Get out the microscope, because we’re going through this poem line-by-line.
Lines 17-20
If you can make one heap of all your winnings
And risk it on one turn of pitch-and-toss,
And lose, and start again at your beginnings,
And never breathe a word about your loss:
- The theme of loss (symbolized by the word "broken" in the last stanza) continues in this poem's third stanza.
- This time our speaker counsels his listener about money, in particular about how to handle things if he loses it all.
- If the listener can put all his money ("winnings") in a giant heap (maybe like this) and gamble it all away, but then start over and never tell anybody…
- You know the drill at this point.
- Clearly, we're talking about gambling here—well, sort of. Yeah "winnings" and "pitch-and-toss" are totally gambling words, but gambling is here a metaphor, for the most part. It's a metaphor for earning money and losing it by taking chances, by gambling (but not at a casino or something).
- Speaking of pitch-and-toss: it's an old game where a group of people throw coins at a wall. Whoever's coin lands closest without touching the wall wins all the other coins. There are other versions of the game, but that's the most common.
- So what's the point? Earn, take chances, lose, be quiet and strong about it, and move on—that's what being awesome is all about.
- Whining and crying about your losses? That's decidedly not awesome.
Lines 21-24
If you can force your heart and nerve and sinew
To serve your turn long after they are gone,
And so hold on when there is nothing in you
Except the Will which says to them: "Hold on!"
- If the speaker's listener can force his body to keep pushing further, even when it is worn out and tired, even when he feels like he has nothing left except the will to "hold on," then…
- "Heart and nerve and sinew"—those are pretty biological terms now, aren't they? Is the speaker writing a textbook, or trying to show off that he knows cool words like "sinew"?
- Well, what we know for sure is that "sinew" is a fancy term for a tendon or ligament.

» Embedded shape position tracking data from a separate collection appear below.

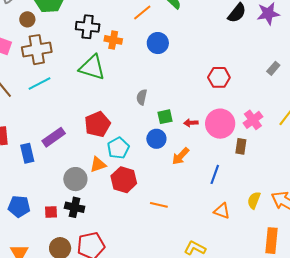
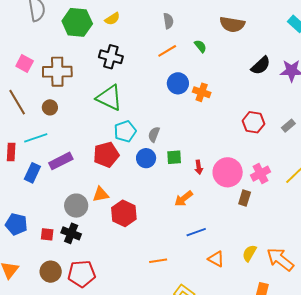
brown circle: (27, 19) -> (50, 107), moved
orange cross: (113, 40) -> (202, 92), moved
red hexagon: (219, 77) -> (253, 122), moved
cyan line: (40, 83) -> (36, 138), moved
red arrow: (191, 123) -> (199, 167), turned -104
blue circle: (156, 139) -> (146, 158), moved
cyan pentagon: (118, 148) -> (125, 131), moved
blue rectangle: (27, 153) -> (32, 173), turned 30
blue line: (215, 174) -> (196, 232), moved, turned 42
orange line: (159, 205) -> (158, 261), moved, turned -30

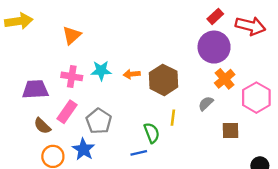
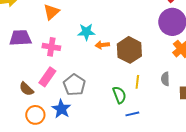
cyan star: (101, 71) -> (86, 32), moved
purple trapezoid: (35, 89) -> (20, 38), moved
gray semicircle: (206, 103) -> (165, 79), moved, turned -48
blue line: (139, 153) -> (132, 114), moved

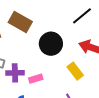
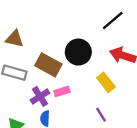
brown rectangle: (20, 22) -> (48, 65), moved
purple cross: (15, 73) -> (40, 96), moved, turned -30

- "Heart and nerve and sinew" here is a classic example of synechdoche. These three words are the speaker's way of saying "muscles" or "body," but in a way that calls attention to the actual, physical components of motion: nerves and sinews.
- Now the stuff about "serve your turn" is a way of saying "do things on your behalf" or "do what you want them to do."
- The body gets tired and worn out. This is what "long after they are gone means."
- Obviously the heart and nerves and sinews aren't gonna literally go anywhere (so this is a metaphor), but if they get tired and worn out, they might as well be "gone."
- Even if those nerves and sinews are totally exhausted and worn out, one thing still remains: the will to go on.
- The will is some type of internal desire or motivation. It's so powerful, the speaker implies, that it can force those worn-out muscles to hold on and keep going.
- This is almost like the Force, in Star Wars.
- We're not joking. The Will here (note that it's capitalized in the poem, showing its super-importance) is like some invisible power that is so strong, it can make things move—like muscles.
- This whole passage is about the power of that Will. Even when the body seems like it is beaten and can do no more, the will can make it do more. The will—the internal spirit—is stronger than the body.
- We can't help noticing that these lines remind us of another very famous Victorian poem: Tennyson's "Ulysses".
- That poem is also about striving and fighting on, as in the poem's concluding lines: "Made weak by time and fate, but strong in will / To strive, to seek, to find, and not to yield" (just thought we'd share).